Scenario 2 — Shared-context handoff¶
Purpose¶
Test the canonical A2A pattern: one agent hands a piece of context to another agent through shared memory within a synchronous-enough window for a request-response flow to work.
Mechanics¶
- Agent A (
ai:alice, OpenClaw on node-1) writes a memory with:namespace:scenario2-handoffscope:teamtags:["handoff-to-B"]content: a unique token + timestamp
- Agent A signals done (writes a sentinel memory).
- Agent B (
ai:bob, Hermes on node-2) pollsmemory_recallon the namespace + tag filter every 500 ms. - Agent B's recall must return A's memory within a bounded wall- clock window (default: the ship-gate Phase 2 settle of 90 s plus a 5 s grace).
- Agent B extracts the token and writes a
handoff-ackmemory. - Agent A recalls the ack to confirm the round-trip.
Pass criterion¶
- Agent B sees Agent A's handoff within the bounded window.
- Agent A sees Agent B's ack within the same bounded window.
- Token round-trips unchanged.
metadata.agent_idon the recalled rows matches the writer's.
Report shape¶
{
"scenario": 2,
"pass": true,
"handoff_ms": 734,
"ack_ms": 812,
"bound_ms": 95000,
"token_integrity": true,
"reasons": [""]
}
What a green result proves¶
- Real A2A request-response agent patterns are viable through ai-memory at the timescales operators actually care about (sub- second to sub-minute handoffs).
- The scope=
teamvisibility rule is permissive enough for A2A within a shared namespace, without leaking beyond it. - Two different agent frameworks (OpenClaw ↔ Hermes) round-trip memory without any implementation-specific divergence.
What a red result would mean¶
- Convergence time exceeds 95 s — could be federation-side (if node-4 is federated to peers we're also reading from) or product-side lag.
- Scope enforcement regression (agent B can't see the row at all).
- Framework-level MCP client difference in interpreting the recall filter — caught by the specific OpenClaw-writes / Hermes-reads pairing.
For three audiences¶
This is the scenario that proves your AI agents can pass messages to each other through the memory system. When your assistant hands off a task to your scheduler agent, this is the round-trip that must work.
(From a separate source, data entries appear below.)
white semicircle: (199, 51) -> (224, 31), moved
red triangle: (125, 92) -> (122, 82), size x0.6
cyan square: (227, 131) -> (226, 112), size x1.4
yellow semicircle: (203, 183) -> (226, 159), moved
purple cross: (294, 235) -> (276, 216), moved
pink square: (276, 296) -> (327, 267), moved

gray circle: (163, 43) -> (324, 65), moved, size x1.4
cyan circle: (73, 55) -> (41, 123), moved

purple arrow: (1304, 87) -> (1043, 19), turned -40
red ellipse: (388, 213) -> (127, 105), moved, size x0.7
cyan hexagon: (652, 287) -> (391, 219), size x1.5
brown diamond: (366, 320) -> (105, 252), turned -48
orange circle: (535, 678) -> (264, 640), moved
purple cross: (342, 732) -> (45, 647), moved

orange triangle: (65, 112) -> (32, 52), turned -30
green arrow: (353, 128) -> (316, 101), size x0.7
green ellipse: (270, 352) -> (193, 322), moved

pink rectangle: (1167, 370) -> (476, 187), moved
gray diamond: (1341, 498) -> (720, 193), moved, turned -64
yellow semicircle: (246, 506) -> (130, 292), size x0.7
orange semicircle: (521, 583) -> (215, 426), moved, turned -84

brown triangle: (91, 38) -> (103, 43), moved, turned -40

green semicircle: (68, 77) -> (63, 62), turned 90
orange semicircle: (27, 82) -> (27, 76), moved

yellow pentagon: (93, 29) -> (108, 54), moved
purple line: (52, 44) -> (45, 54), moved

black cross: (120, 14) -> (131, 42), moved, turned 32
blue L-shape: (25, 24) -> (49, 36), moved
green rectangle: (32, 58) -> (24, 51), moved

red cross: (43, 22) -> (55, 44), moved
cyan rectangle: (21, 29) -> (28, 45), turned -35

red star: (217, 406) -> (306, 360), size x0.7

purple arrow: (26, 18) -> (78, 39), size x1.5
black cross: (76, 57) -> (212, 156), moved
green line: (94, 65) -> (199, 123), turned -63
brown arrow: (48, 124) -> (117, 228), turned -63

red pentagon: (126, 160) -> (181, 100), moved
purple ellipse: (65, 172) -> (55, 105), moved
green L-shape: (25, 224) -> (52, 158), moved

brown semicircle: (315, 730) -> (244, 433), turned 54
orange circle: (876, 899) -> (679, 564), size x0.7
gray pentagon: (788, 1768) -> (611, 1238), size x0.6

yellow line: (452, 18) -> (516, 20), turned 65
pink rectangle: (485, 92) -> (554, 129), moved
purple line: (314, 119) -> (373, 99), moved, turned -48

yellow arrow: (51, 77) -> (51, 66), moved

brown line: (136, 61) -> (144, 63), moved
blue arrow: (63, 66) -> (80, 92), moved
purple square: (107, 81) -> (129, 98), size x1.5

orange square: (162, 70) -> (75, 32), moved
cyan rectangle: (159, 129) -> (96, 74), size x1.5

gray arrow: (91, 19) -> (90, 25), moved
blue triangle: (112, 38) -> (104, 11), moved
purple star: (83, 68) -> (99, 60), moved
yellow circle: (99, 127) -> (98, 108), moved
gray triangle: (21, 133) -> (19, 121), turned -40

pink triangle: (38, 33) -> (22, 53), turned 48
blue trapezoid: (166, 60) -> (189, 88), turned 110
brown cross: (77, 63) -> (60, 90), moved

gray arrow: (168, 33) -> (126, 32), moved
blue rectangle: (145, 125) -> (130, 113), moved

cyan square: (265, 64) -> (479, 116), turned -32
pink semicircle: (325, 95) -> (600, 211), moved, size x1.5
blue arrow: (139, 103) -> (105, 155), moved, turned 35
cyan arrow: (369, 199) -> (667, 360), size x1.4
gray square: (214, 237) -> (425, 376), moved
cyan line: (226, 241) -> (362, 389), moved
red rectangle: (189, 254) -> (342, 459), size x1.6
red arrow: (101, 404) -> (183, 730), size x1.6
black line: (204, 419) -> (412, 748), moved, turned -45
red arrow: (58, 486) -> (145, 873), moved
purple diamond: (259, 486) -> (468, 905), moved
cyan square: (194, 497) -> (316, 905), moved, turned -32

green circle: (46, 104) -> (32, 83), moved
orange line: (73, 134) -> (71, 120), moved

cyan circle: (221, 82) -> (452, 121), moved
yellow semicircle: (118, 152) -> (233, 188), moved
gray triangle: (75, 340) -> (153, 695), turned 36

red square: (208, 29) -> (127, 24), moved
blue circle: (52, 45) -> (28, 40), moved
This scenario directly maps to the customer-facing promise that agents can collaborate through ai-memory. A red result means the headline claim is unsupported and a release is blocked. The timing bound (95 s default) matches what customers need for typical agent-to-agent handoffs.
Specific tags + scope matrix: scope=team with namespace
scenario2-handoff tagged handoff-to-B. Polls at 500 ms
with a 95 s bound. Measured handoff time published in the
artifact so regressions in convergence latency surface
quantitatively, not just as a pass/fail.